____ Source material

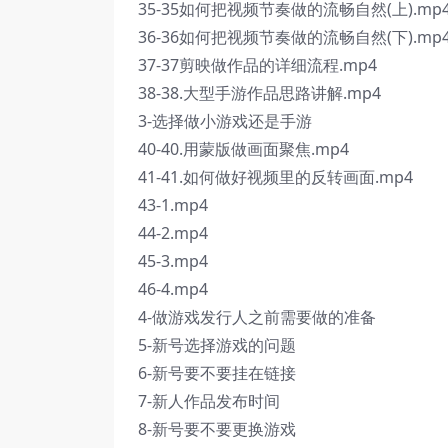
35-35如何把视频节奏做的流畅自然(上).mp
36-36如何把视频节奏做的流畅自然(下).mp
37-37剪映做作品的详细流程.mp4
38-38.大型手游作品思路讲解.mp4
3-选择做小游戏还是手游
40-40.用蒙版做画面聚焦.mp4
41-41.如何做好视频里的反转画面.mp4
43-1.mp4
44-2.mp4
45-3.mp4
46-4.mp4
4-做游戏发行人之前需要做的准备
5-新号选择游戏的问题
6-新号要不要挂在链接
7-新人作品发布时间
8-新号要不要更换游戏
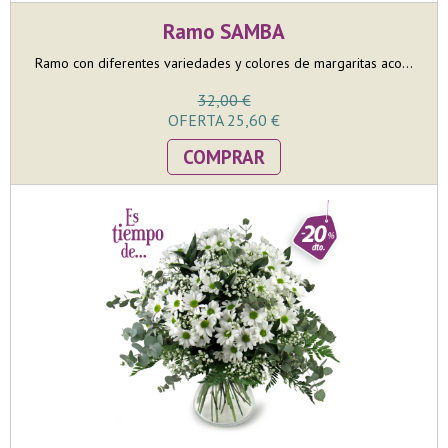
Ramo SAMBA
Ramo con diferentes variedades y colores de margaritas aco...
32,00 €
OFERTA 25,60 €
COMPRAR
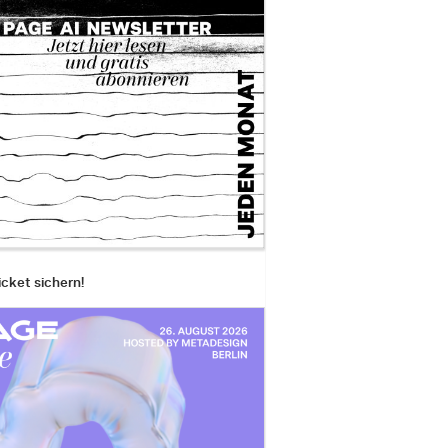
icket sichern!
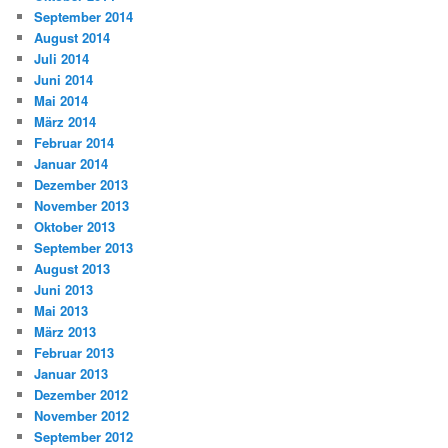
September 2014
August 2014
Juli 2014
Juni 2014
Mai 2014
März 2014
Februar 2014
Januar 2014
Dezember 2013
November 2013
Oktober 2013
September 2013
August 2013
Juni 2013
Mai 2013
März 2013
Februar 2013
Januar 2013
Dezember 2012
November 2012
September 2012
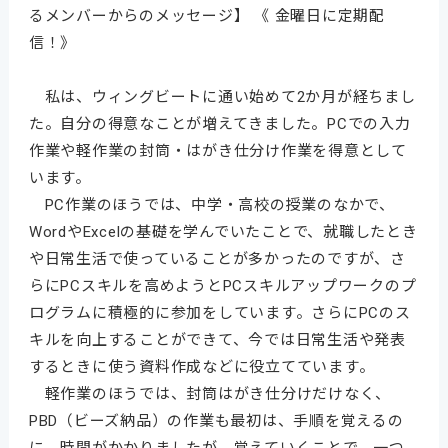
るメンバーからのメッセージ】 《 金曜日に定期配
信！》
私は、ウィングビートに通い始めて2か月が経ちまし
た。自分の得意なことが増えてきました。PCでの入力
作業や軽作業の封筒・はがき仕分け作業を得意として
います。
PC作業のほうでは、中学・高校の授業のなかで、
WordやExcelの基礎を学んでいたことで、就職したとき
や日常生活で使っていることが多かったのですが、さ
らにPCスキルを高めようとPCスキルアップワークのプ
ログラムに積極的に参加をしています。さらにPCのス
キルを向上することができて、今では日常生活や発表
するときに使う資料作成などに役立てています。
軽作業のほうでは、封筒はがき仕分けだけなく、
PBD（ビーズ納品）の作業も最初は、手順を覚えるの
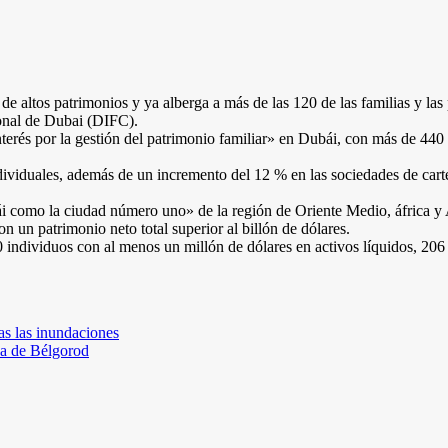
de altos patrimonios y ya alberga a más de las 120 de las familias y la
ional de Dubai (DIFC).
erés por la gestión del patrimonio familiar» en Dubái, con más de 440 f
ividuales, además de un incremento del 12 % en las sociedades de carter
bái como la ciudad número uno» de la región de Oriente Medio, áfrica y 
n un patrimonio neto total superior al billón de dólares.
0 individuos con al menos un millón de dólares en activos líquidos, 206
as las inundaciones
sa de Bélgorod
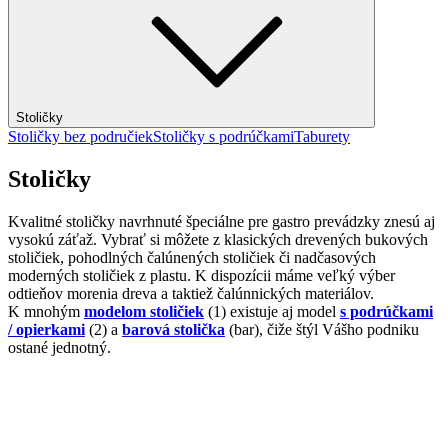
Stoličky
Stoličky bez područiek
Stoličky s podrúčkami
Taburety
Stoličky
Kvalitné stoličky navrhnuté špeciálne pre gastro prevádzky znesú aj
vysokú záťaž. Vybrať si môžete z klasických drevených bukových
stoličiek, pohodlných čalúnených stoličiek či nadčasových
moderných stoličiek z plastu. K dispozícii máme veľký výber
odtieňov morenia dreva a taktiež čalúnnických materiálov.
K mnohým
modelom stoličiek
(1) existuje aj model
s podrúčkami
/ opierkami
(2) a
barová stolička
(bar), čiže štýl Vášho podniku
ostané jednotný.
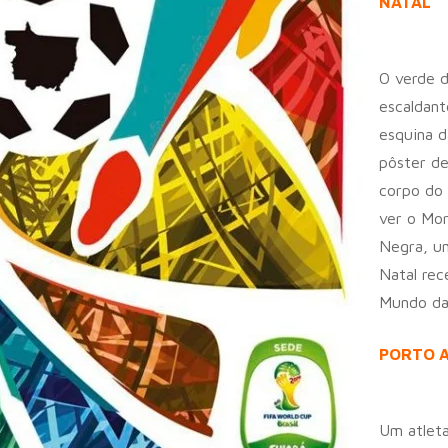
NATAL
O verde d
escaldant
esquina d
pôster de
corpo do 
ver o Mor
Negra, um
Natal rec
Mundo da
PORTO 
Um atleta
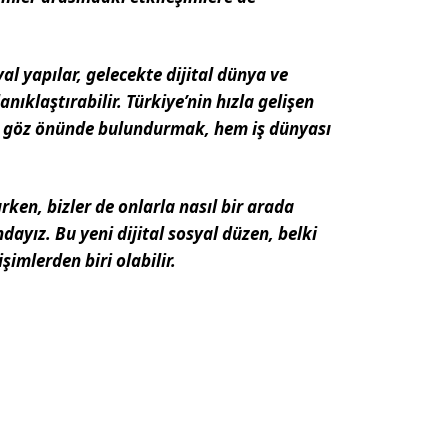
l yapılar, gelecekte dijital dünya ve
nıklaştırabilir. Türkiye’nin hızla gelişen
ri göz önünde bulundurmak, hem iş dünyası
ken, bizler de onlarla nasıl bir arada
ayız. Bu yeni dijital sosyal düzen, belki
şimlerden biri olabilir.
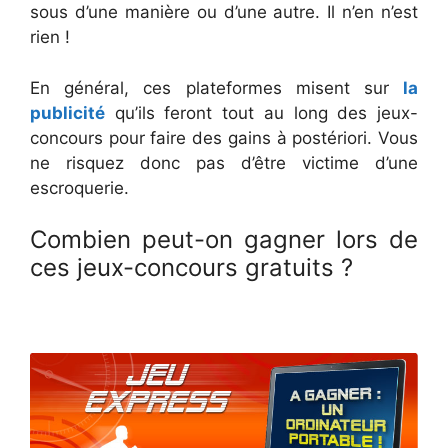
sous d’une manière ou d’une autre. Il n’en n’est
rien !
En général, ces plateformes misent sur
la
publicité
qu’ils feront tout au long des jeux-
concours pour faire des gains à postériori. Vous
ne risquez donc pas d’être victime d’une
escroquerie.
Combien peut-on gagner lors de
ces jeux-concours gratuits ?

________

Go through the records and gather the lines that hold "podrúčkami".

Stoličky s podrúčkami
s podrúčkami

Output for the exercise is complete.